I read that someone in her family, Hans Devauld Van Der Berg (b. 1724 Solingen, Germany), led a charmed life. The grandson of Princess Elizabeth Ann of Berg (b 1680), whose son John and wife set sail to find his fortune in America with a huge family of ten. All but one member perished at sea off the Carolinas. A passing ship rescued 14 year-old Hans. They subsequently sold him as an indentured servant to a plantation owner in Orangeburg South Carolina, probably around 1740. Along the way someone rebranded him Hans Funderberg, because it sounds like Van Der Berg. He escaped his indentured servitude, left for Lancaster Country, South Carolina in the mid-18th century. No, the ewer didn’t belong to his, it’s too “new.”
Now the other branch of LD’s family
The English McKnight’s, came to Philadelphia in 1762, renamed the “Knight “ family, and sons of the family didn’t leave Pennsylvania till one of them married an Illinois gal. I bet this Ewer belonged to THAT family, and here’s why:
A faint name in the base of the Ewer reads: Lebeau Porcelain. That brand began in France in 1879, but the ‘middle class porcelain’ they made was not porcelain, but stoneware finished with a white glaze to resemble French porcelain. Thus, they didn’t sell it to the high brows. It became popular with the Americans, and a branch of the business opened in Sebring, OH in late 19th early 20th century. If LD’s ewer came imported from France, I’d find it stamped Lebeau “France.” By 1892 the McKinley Tariff Act specified imported wares stamped with country of origin. The style of the ewer appears late 19th early 20th century, around the time of the decree. LD’s Ewer, exhibits French pretensions, but in fact is made of America ceramic, not French porcelain at all.
Ewer Puzzle Solved
Middle class American families around that time took advantage of the ceramic ware made locally. The late 19th early 20th century was a time of specialized objects for specialized “wants/desires” of the middle class. Companies transported breakable ceramics by hand. American middle class families tended to purchase factory seconds from factories that sold close to home. LD’s Ewer came cheap and functional, used with the basin for washing oneself before indoor plumbing. This also indicates the economic level of the owner, who, if wealthy, had indoor plumbing by 1890.

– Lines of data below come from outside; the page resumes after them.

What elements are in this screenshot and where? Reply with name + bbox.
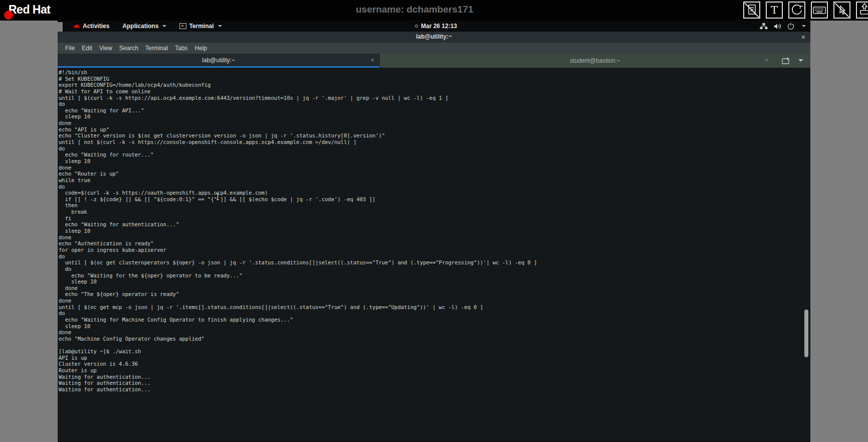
window-titlebar[interactable]: lab@utility:~ × bbox=[58, 32, 810, 43]
menu-item[interactable]: Search bbox=[116, 43, 142, 53]
terminal-line: done bbox=[59, 298, 805, 304]
menu-item[interactable]: Terminal bbox=[142, 43, 171, 53]
gnome-top-bar: Activities Applications > Terminal Mar 2… bbox=[58, 21, 810, 32]
chevron-down-icon bbox=[218, 25, 222, 27]
terminal-line: done bbox=[59, 329, 805, 336]
viewer-corner-artifact bbox=[58, 22, 63, 32]
terminal-line: echo "The ${oper} operator is ready" bbox=[59, 291, 805, 298]
terminal-line: do bbox=[59, 253, 805, 260]
activities-button[interactable]: Activities bbox=[69, 21, 114, 32]
terminal-line: code=$(curl -k -s https://oauth-openshif… bbox=[59, 190, 805, 196]
terminal-line: echo "Machine Config Operator changes ap… bbox=[59, 336, 805, 342]
redhat-logo: Red Hat bbox=[9, 3, 50, 17]
menu-item[interactable]: View bbox=[96, 43, 116, 53]
terminal-window: lab@utility:~ × FileEditViewSearchTermin… bbox=[58, 32, 810, 430]
terminal-line bbox=[59, 342, 805, 349]
terminal-line: done bbox=[59, 285, 805, 291]
terminal-line: echo "API is up" bbox=[59, 126, 805, 133]
close-tab-icon[interactable]: × bbox=[764, 57, 768, 64]
terminal-line: Waiting for authentication... bbox=[59, 380, 805, 386]
terminal-menubar: FileEditViewSearchTerminalTabsHelp bbox=[58, 43, 810, 54]
terminal-line: do bbox=[59, 145, 805, 152]
tab-list-chevron-icon[interactable] bbox=[798, 59, 803, 62]
redhat-fedora-icon bbox=[73, 24, 80, 29]
applications-label: Applications bbox=[122, 23, 158, 30]
keyboard-icon[interactable] bbox=[811, 2, 828, 19]
terminal-line: sleep 10 bbox=[59, 323, 805, 330]
scrollbar-thumb[interactable] bbox=[804, 310, 808, 357]
redhat-logo-text: Red Hat bbox=[9, 3, 50, 16]
terminal-line: until [ $(oc get mcp -o json | jq -r '.i… bbox=[59, 304, 805, 311]
terminal-line: echo "Waiting for API..." bbox=[59, 107, 805, 114]
refresh-icon[interactable] bbox=[788, 2, 805, 19]
terminal-line: do bbox=[59, 184, 805, 190]
chevron-down-icon bbox=[802, 25, 806, 27]
terminal-line: sleep 10 bbox=[59, 228, 805, 234]
terminal-line: until [ not $(curl -k -s https://console… bbox=[59, 139, 805, 145]
terminal-line: for oper in ingress kube-apiserver bbox=[59, 247, 805, 253]
tab-bar: lab@utility:~ × student@bastion:~ × bbox=[58, 54, 810, 68]
terminal-line: echo "Waiting for authentication..." bbox=[59, 221, 805, 228]
terminal-line: do bbox=[59, 101, 805, 107]
terminal-line: Waiting for authentication... bbox=[59, 386, 805, 391]
terminal-line: API is up bbox=[59, 355, 805, 361]
tab-label: student@bastion:~ bbox=[570, 57, 620, 64]
terminal-line: #!/bin/sh bbox=[59, 69, 805, 76]
notification-dot-icon bbox=[415, 25, 418, 28]
menu-item[interactable]: File bbox=[62, 43, 78, 53]
applications-menu[interactable]: Applications bbox=[118, 21, 171, 32]
terminal-line: until [ $(oc get clusteroperators ${oper… bbox=[59, 259, 805, 266]
terminal-line: done bbox=[59, 234, 805, 241]
chevron-down-icon bbox=[162, 25, 166, 27]
terminal-line: [lab@utility ~]$ ./wait.sh bbox=[59, 348, 805, 355]
tab-label: lab@utility:~ bbox=[202, 57, 235, 64]
terminal-line: # Set KUBECONFIG bbox=[59, 76, 805, 82]
terminal-line: fi bbox=[59, 215, 805, 222]
close-tab-icon[interactable]: × bbox=[370, 57, 374, 64]
terminal-line: do bbox=[59, 266, 805, 272]
close-window-button[interactable]: × bbox=[801, 33, 805, 42]
terminal-menu-label: Terminal bbox=[189, 23, 213, 30]
clock-menu[interactable]: Mar 26 12:13 bbox=[415, 21, 457, 32]
file-slash-icon[interactable] bbox=[743, 2, 760, 19]
terminal-line: export KUBECONFIG=/home/lab/ocp4/auth/ku… bbox=[59, 82, 805, 88]
terminal-line: done bbox=[59, 120, 805, 126]
text-icon[interactable]: T bbox=[766, 2, 783, 19]
terminal-icon: > bbox=[179, 23, 186, 29]
menu-item[interactable]: Help bbox=[191, 43, 211, 53]
header-toolbar: T bbox=[743, 2, 868, 19]
terminal-output: #!/bin/sh# Set KUBECONFIGexport KUBECONF… bbox=[59, 69, 805, 391]
terminal-line: until [ $(curl -k -s https://api.ocp4.ex… bbox=[59, 95, 805, 101]
terminal-line: Cluster version is 4.6.36 bbox=[59, 361, 805, 367]
tab-lab-utility[interactable]: lab@utility:~ × bbox=[58, 54, 379, 68]
eject-icon[interactable] bbox=[856, 2, 868, 19]
app-header: Red Hat username: dchambers171 T bbox=[0, 0, 868, 21]
terminal-line: do bbox=[59, 310, 805, 317]
username-label: username: dchambers171 bbox=[356, 4, 473, 15]
terminal-line: # Wait for API to come online bbox=[59, 88, 805, 95]
terminal-line: echo "Authentication is ready" bbox=[59, 240, 805, 247]
terminal-line: if [[ ! -z ${code} ]] && [[ "${code:0:1}… bbox=[59, 196, 805, 203]
terminal-line: echo "Router is up" bbox=[59, 171, 805, 177]
terminal-line: Waiting for authentication... bbox=[59, 374, 805, 380]
terminal-line: echo "Waiting for Machine Config Operato… bbox=[59, 317, 805, 323]
remote-desktop: Activities Applications > Terminal Mar 2… bbox=[58, 21, 810, 442]
terminal-app-menu[interactable]: > Terminal bbox=[175, 21, 226, 32]
redhat-logo-icon bbox=[4, 11, 13, 20]
terminal-line: break bbox=[59, 209, 805, 215]
cursor-slash-icon[interactable] bbox=[833, 2, 850, 19]
terminal-line: sleep 10 bbox=[59, 113, 805, 120]
terminal-line: sleep 10 bbox=[59, 278, 805, 285]
volume-icon bbox=[774, 23, 781, 30]
text-cursor-icon bbox=[215, 193, 220, 200]
tab-student-bastion[interactable]: student@bastion:~ bbox=[379, 54, 810, 68]
system-tray[interactable] bbox=[760, 21, 806, 32]
terminal-screen[interactable]: #!/bin/sh# Set KUBECONFIGexport KUBECONF… bbox=[58, 68, 810, 430]
menu-item[interactable]: Tabs bbox=[171, 43, 191, 53]
new-tab-icon[interactable] bbox=[782, 57, 790, 64]
terminal-line: while true bbox=[59, 177, 805, 184]
clock-label: Mar 26 12:13 bbox=[421, 23, 457, 30]
terminal-line: echo "Waiting for router..." bbox=[59, 152, 805, 158]
menu-item[interactable]: Edit bbox=[78, 43, 96, 53]
window-title: lab@utility:~ bbox=[58, 33, 810, 40]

Remember I said the branch of the Knight family did not leave Pennsylvania till around 1890? Specifically, that branch formerly homesteaded in Rogersville PA, two plus hours by train or one hour to Pittsburg, where I assume Lebeau factory outlet stores were located.
Thus, I date the acquisition of the Ewer to right before the Knight branch of the family moved to marry in Illinois, accomplished by William Thomas Knight (b 1859) who married Malina Elizabeth Nichols (b 1856) in Carlyle Illinois in around 1890.

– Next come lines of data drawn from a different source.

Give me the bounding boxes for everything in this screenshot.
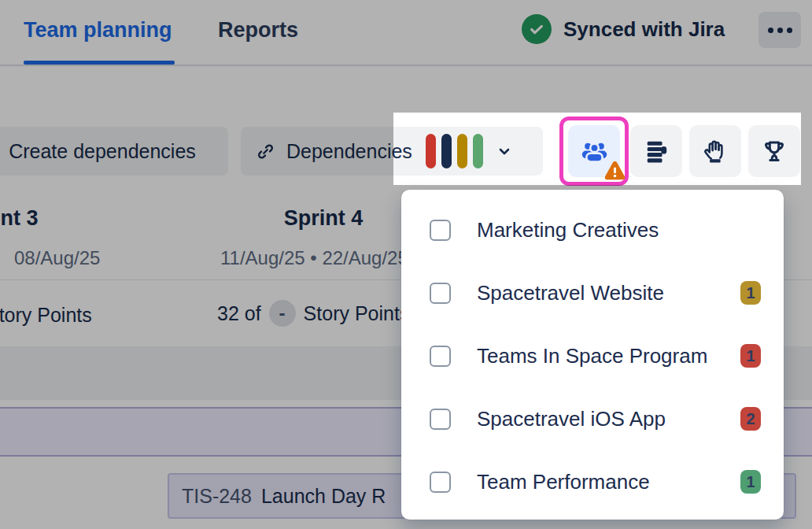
dependencies-button[interactable]: Dependencies bbox=[241, 127, 543, 176]
trophy-icon bbox=[760, 137, 788, 165]
dependency-bar-gold bbox=[457, 134, 467, 168]
count-badge: 1 bbox=[740, 470, 761, 494]
more-horizontal-icon bbox=[768, 28, 773, 33]
tab-reports[interactable]: Reports bbox=[218, 18, 298, 43]
checkbox[interactable] bbox=[430, 283, 451, 304]
sprint-4-header: Sprint 4 bbox=[236, 206, 411, 231]
dropdown-item-label: Spacetravel Website bbox=[477, 281, 740, 305]
warning-triangle-icon bbox=[602, 158, 628, 184]
count-badge: 2 bbox=[740, 407, 761, 431]
dependency-color-bars bbox=[426, 134, 483, 168]
goals-button[interactable] bbox=[748, 125, 800, 177]
sprint-3-header: Sprint 3 bbox=[0, 206, 39, 231]
teams-filter-dropdown: Marketing Creatives Spacetravel Website … bbox=[401, 190, 784, 520]
dropdown-item-label: Team Performance bbox=[477, 470, 740, 494]
sprint-4-story-points: 32 of - Story Points bbox=[217, 300, 409, 327]
dropdown-item[interactable]: Team Performance 1 bbox=[401, 450, 784, 513]
checkbox[interactable] bbox=[430, 472, 451, 493]
dependency-bar-green bbox=[473, 134, 483, 168]
sprint-3-dates: 08/Aug/25 bbox=[14, 247, 100, 269]
hand-icon bbox=[701, 137, 729, 165]
dependency-bar-red bbox=[426, 134, 436, 168]
active-tab-underline bbox=[24, 61, 175, 65]
dropdown-item-label: Marketing Creatives bbox=[477, 218, 761, 242]
team-planning-page: Team planning Reports Synced with Jira C… bbox=[0, 0, 812, 529]
dropdown-item-label: Spacetravel iOS App bbox=[477, 407, 740, 431]
count-badge: 1 bbox=[740, 281, 761, 305]
create-dependencies-button[interactable]: Create dependencies bbox=[0, 127, 228, 176]
pan-mode-button[interactable] bbox=[689, 125, 741, 177]
story-points-total-badge: - bbox=[269, 300, 296, 327]
checkbox[interactable] bbox=[430, 346, 451, 367]
issue-title: Launch Day R bbox=[261, 485, 386, 508]
swimlane-rows-icon bbox=[642, 137, 670, 165]
dropdown-item[interactable]: Spacetravel Website 1 bbox=[401, 261, 784, 324]
checkbox[interactable] bbox=[430, 409, 451, 430]
dropdown-item-label: Teams In Space Program bbox=[477, 344, 740, 368]
story-points-suffix: Story Points bbox=[304, 302, 410, 325]
check-circle-icon bbox=[522, 14, 552, 44]
app-header: Team planning Reports Synced with Jira bbox=[0, 0, 812, 66]
checkbox[interactable] bbox=[430, 220, 451, 241]
swimlanes-button[interactable] bbox=[630, 125, 682, 177]
dependency-bar-navy bbox=[441, 134, 452, 168]
dropdown-item[interactable]: Spacetravel iOS App 2 bbox=[401, 387, 784, 450]
sprint-4-dates: 11/Aug/25 • 22/Aug/25 bbox=[220, 247, 408, 269]
issue-key: TIS-248 bbox=[182, 485, 252, 508]
sync-status-label: Synced with Jira bbox=[563, 17, 725, 42]
count-badge: 1 bbox=[740, 344, 761, 368]
sync-status: Synced with Jira bbox=[522, 14, 725, 44]
tab-team-planning[interactable]: Team planning bbox=[24, 18, 172, 43]
more-button[interactable] bbox=[758, 12, 801, 48]
teams-filter-button[interactable] bbox=[568, 125, 620, 177]
chevron-down-icon bbox=[495, 142, 514, 161]
link-icon bbox=[255, 141, 276, 162]
sprint-3-story-points-label: Story Points bbox=[0, 304, 92, 327]
dropdown-item[interactable]: Teams In Space Program 1 bbox=[401, 324, 784, 387]
dropdown-item[interactable]: Marketing Creatives bbox=[401, 198, 784, 261]
story-points-completed: 32 of bbox=[217, 302, 261, 325]
dependencies-label: Dependencies bbox=[286, 140, 412, 163]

Family objects tell a story about families always, even though today we want to divest ourselves of such telling objects. They still DO have a voice to those that listen. I hope LD finds my sleuthing good enough to have solved the mystery of WHY the Ewer was treasured. Probably brought as a souvenir of the Pennsylvania area to the Midwest by DP’s great grandparents, a reminder of a time before plumbing.